In astronomy, the hour angle is one of the coordinates used in the equatorial coordinate system for describing the position of a point on the celestial sphere. The hour angle of a point is the angle between the half plane determined by the Earth axis and the zenith (half of the meridian plane) and the half plane determined by the Earth axis and the given point. The angle is taken with minus sign if the point is eastward of the meridian plane and with the plus sign if the point is westward of the meridian plane.
The hour angle is usually expressed in time units, with 24 hours corresponding to 360 degrees.

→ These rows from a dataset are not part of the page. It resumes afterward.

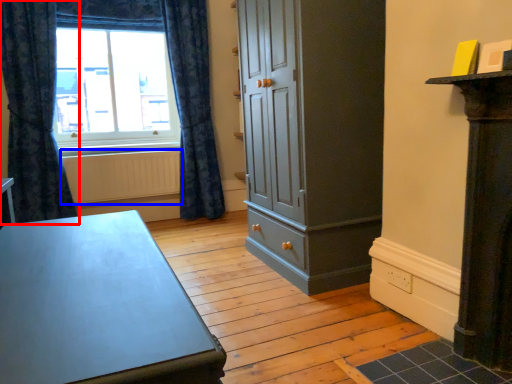 Question: Which object is closer to the camera taking this photo, curtain (highlighted by a red box) or radiator (highlighted by a blue box)?

Choices:
 (A) curtain
 (B) radiator

Answer: (A) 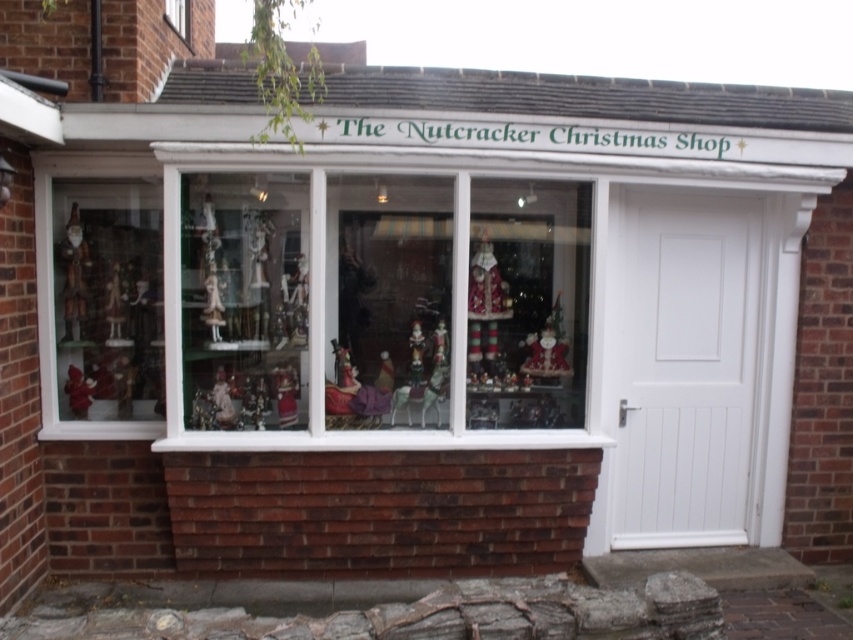 You are a customer looking at the Christmas shop window. You see the wooden figurines at left and the wooden santa at left. Which one is taller?

The wooden figurines at left are taller than the wooden santa at left.

You are standing in front of the storefront of The Nutcracker Christmas Shop and notice the translucent glass ornaments at center. Can you determine their exact position using the coordinate system provided?

The translucent glass ornaments at center are located at point (386, 310) according to the coordinate system provided.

The hour angle must be paired with the declination in order to fully specify the position of a point on the celestial sphere as seen by the observer at a given time.
Relation with the right ascension
The hour angle (HA) of an object is equal to the difference between the current local sidereal time (LST) and the right ascension (α) of that object:
HAobject = LST - αobject
Thus, the object's hour angle indicates how much sidereal time has passed since the object was on the local meridian. It is also the angular distance between the object and the meridian, measured in hours (1 hour = 15 degrees). For example, if an object has an hour angle of 2.5 hours, it transited across the local meridian 2.5 sidereal hours ago (i.e., hours measured using sidereal time), and is currently 37.5 degrees west of the meridian. Negative hour angles indicate the time until the next transit across the local meridian. Of course, an hour angle of zero means the object is currently on the local meridian.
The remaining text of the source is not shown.